Saturday, September 10, 2005

After School Cialis Ads

On August 2, 2005, Lilly announced its support of the Pharmaceutical Research and Manufacturers Association's (PhRMA) comprehensive guiding principles on consumer advertising of prescription medicines (see "Lilly Announces Support of Drug Industry Principles on Consumer Advertising of Prescription Medicines").

Lilly further stated that it planned " to take action to an even higher standard than the guiding principles." I.,e.

"The company, along with its partner ICOS Corporation, will limit the advertising of Cialis to programs when younger audiences are unlikely to be viewing. In doing so, the companies will commit to target programming with at least 90 percent adult viewers. Cialis television advertisements will not air during the broadcast of major sporting events, such as the Super Bowl and the Olympics, which are likely to draw large numbers of younger viewers. The companies will begin implementing these changes immediately, with full compliance within 60 days."
It all depends, however, on what Lilly means by "immediately" and "full compliance."

Last Thursday, my 15-year old son was sitting in front of the TV after school at 3 PM watching ESPN (or ESPN2, whatever) as he often does. From my nearby home office I heard "erectile dysfunction" and quickly ran in to see the end of a Cialis ad on the TV.


"Dad," said my son, "what's up?" [Pun intended] "You are obsessed with these drug ads!"


"It's my business to follow this stuff," I said. "The drug industry promised to follow rules to limit these types of ads to times when kids like you would not likely be watching."


"You mean they broke the law just now?" he asked.


I tried to explain within his attention span timeframe that, no, it wasn't a law but a voluntary agreement, which, if all drug companies obeyed, might prevent the government making a new law.


"Whatever," he said as he continued to watch the pre-season football analysis.


I was mildly surprised to see the Cialis ad at that time of the day. Will lilly claim that the ESPN audience at 3 PM on a weekday -- 20 minutes after the nation's male high school students return home from school -- is "90 percent adult?" What kind of male adult is home watching ESPN at 3 PM on a weekday? Probably a loser without a job who can't get it up! [Not me! I have a real job! Well, it's my own business, but I'm doing very well, thank you! Anyway, I digress.]

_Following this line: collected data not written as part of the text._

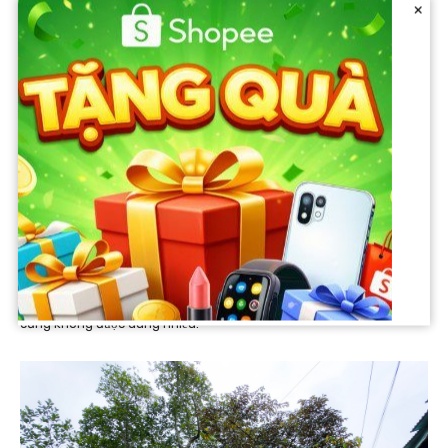
×
Trong mắt anh, nghi phạm không phải là kẻ xa lạ mà chính là đứa
cháu trong nhà. Người cha cay đắng thừa nhận, trước nay V. không
hề có biểu hiện bất thường: “Cháu không có dấu hiệu bạo lực hay
thần kinh. Có điện thoại bố mẹ bên Đài Loan mua để liên lạc nhưng
cũng không được dùng nhiều.”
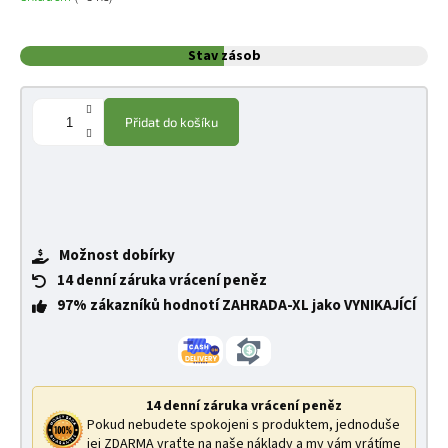
Stav zásob
Přidat do košíku
Možnost dobírky
14 denní záruka vrácení peněz
97% zákazníků hodnotí ZAHRADA-XL jako VYNIKAJÍCÍ
14 denní záruka vrácení peněz
Pokud nebudete spokojeni s produktem, jednoduše
jej ZDARMA vraťte na naše náklady a my vám vrátíme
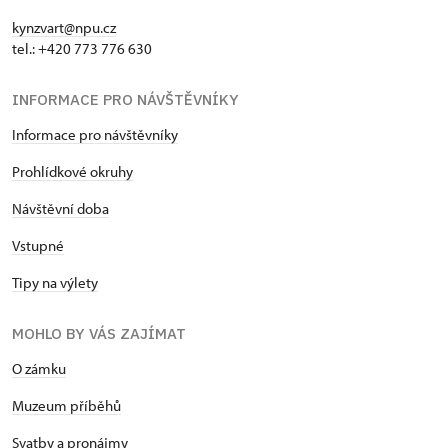
kynzvart@npu.cz
tel.: +420 773 776 630
INFORMACE PRO NÁVŠTĚVNÍKY
Informace pro návštěvníky
Prohlídkové okruhy
Návštěvní doba
Vstupné
Tipy na výlety
MOHLO BY VÁS ZAJÍMAT
O zámku
Muzeum příběhů
Svatby a pronájmy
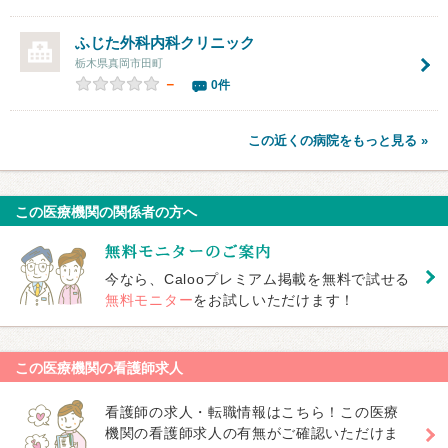
ふじた外科内科クリニック
栃木県真岡市田町
－
0件
この近くの病院をもっと見る »
この医療機関の関係者の方へ
今なら、Calooプレミアム掲載を無料で試せる
無料モニター
をお試しいただけます！
この医療機関の看護師求人
看護師の求人・転職情報はこちら！この医療
機関の看護師求人の有無がご確認いただけま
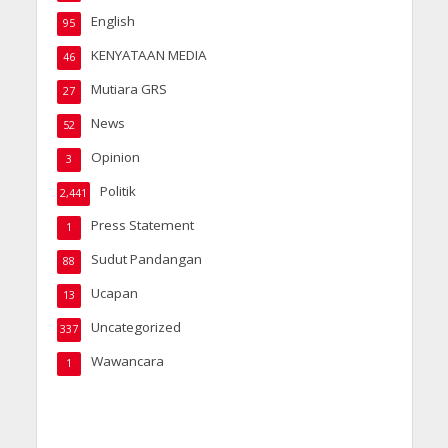
English
95
KENYATAAN MEDIA
46
Mutiara GRS
27
News
52
Opinion
3
Politik
2,441
Press Statement
1
Sudut Pandangan
88
Ucapan
13
Uncategorized
337
Wawancara
1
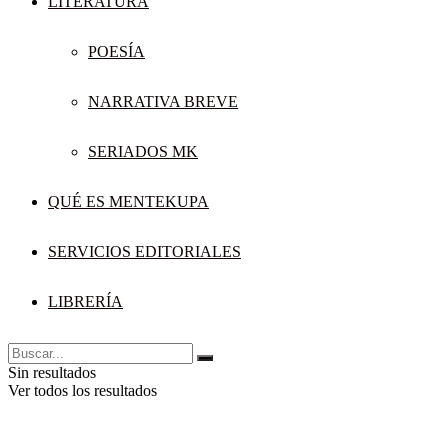
LITERATURA
POESÍA
NARRATIVA BREVE
SERIADOS MK
QUÉ ES MENTEKUPA
SERVICIOS EDITORIALES
LIBRERÍA
Sin resultados
Ver todos los resultados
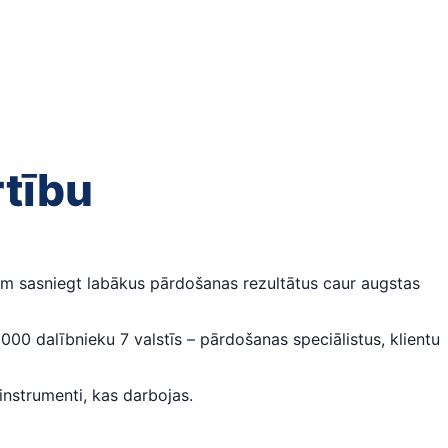
rtību
em sasniegt labākus pārdošanas rezultātus caur augstas
0 dalībnieku 7 valstīs – pārdošanas speciālistus, klientu
instrumenti, kas darbojas.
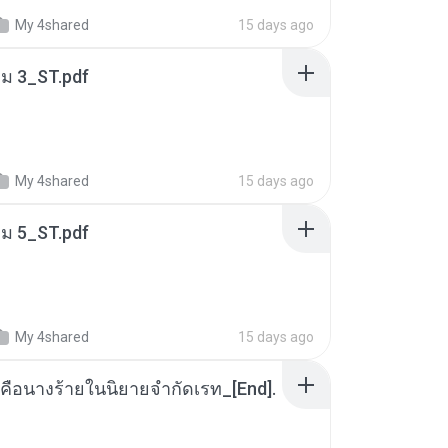
My 4shared
15 days ago
่ม 3_ST.pdf
My 4shared
15 days ago
่ม 5_ST.pdf
My 4shared
15 days ago
คือนางร้ายในนิยายจำกัดเรท_[End].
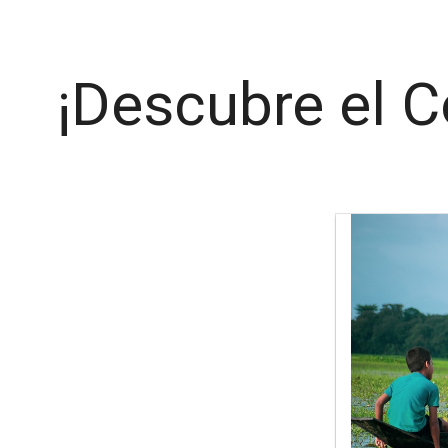
¡Descubre el 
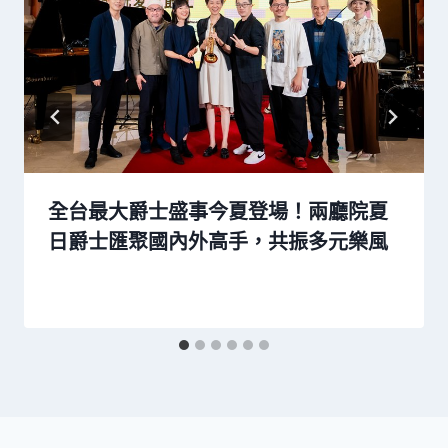
全台最大爵士盛事今夏登場！兩廳院夏
日爵士匯聚國內外高手，共振多元樂風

Not two minutes later, Bob, the Enzyte guy, appeared in an ad on the tube! Remember Bob? If not, see "
The Two Bobs: Enzyte vs. Viagra". It seemed to me that Cialis was running ads in competition with Enzyte (perhaps vice versa -- like Wendy's building franchises across the street from McDonald's to piggyback on their market research).

So, Lilly has not "immediately" implemented its promised DTC changes. Why not? I haven't seen any Viagra ads on TV lately. It seems that Pfizer was able to cut those back rather immediately (that's a story for a future post). Why can't Lilly do the same? At least they could have said to ESPN to run the ads only after 10 PM. That wouldn't have broken a contract or cost them much, would it? Even so, they could have done it.
[The problem may be that not many parents are home to monitor what their kids are seeing on TV. What's the likelihood of a kooky parent like me -- a parent that cares -- being there with his son in the afternoon? Marketers might gamble that an after-school ED ad would escape notice and they would likely win the bet.

I am thinking of calling Lilly to complain. If you want to complain as well, try these people: Edward Sagebiel, +1-317-433-9899, or Phil Belt, 317-276-2506, both of Eli Lilly and Company. I don't know who they are, but they were listed in mouse-size print at the bottom of Lilly's press release. While you are at it, you might call Enzyte Customer Care at 1-866-834-1715 and complain to them as well. Good luck with that!]
Hey, Lilly said what it plans to do and it is doing it. I guess we are not yet in the "full compliance" mode; after all, there are still 30 days or so left until Lilly has to comply with the letter of it own code, if not the spirit.

1 comment:

  1. Anonymous6:38 AM

    In 18 months, and not one "Good idea, John, and thank you for taking the time to read the small print for us and find those numbers"?

    Where are voices of parents to echo your understandable concerns about this?

    I see it as yet another unobtrusive announcement that Rome is burning ... only to find that those who should be listening are either carrying torches or selling them.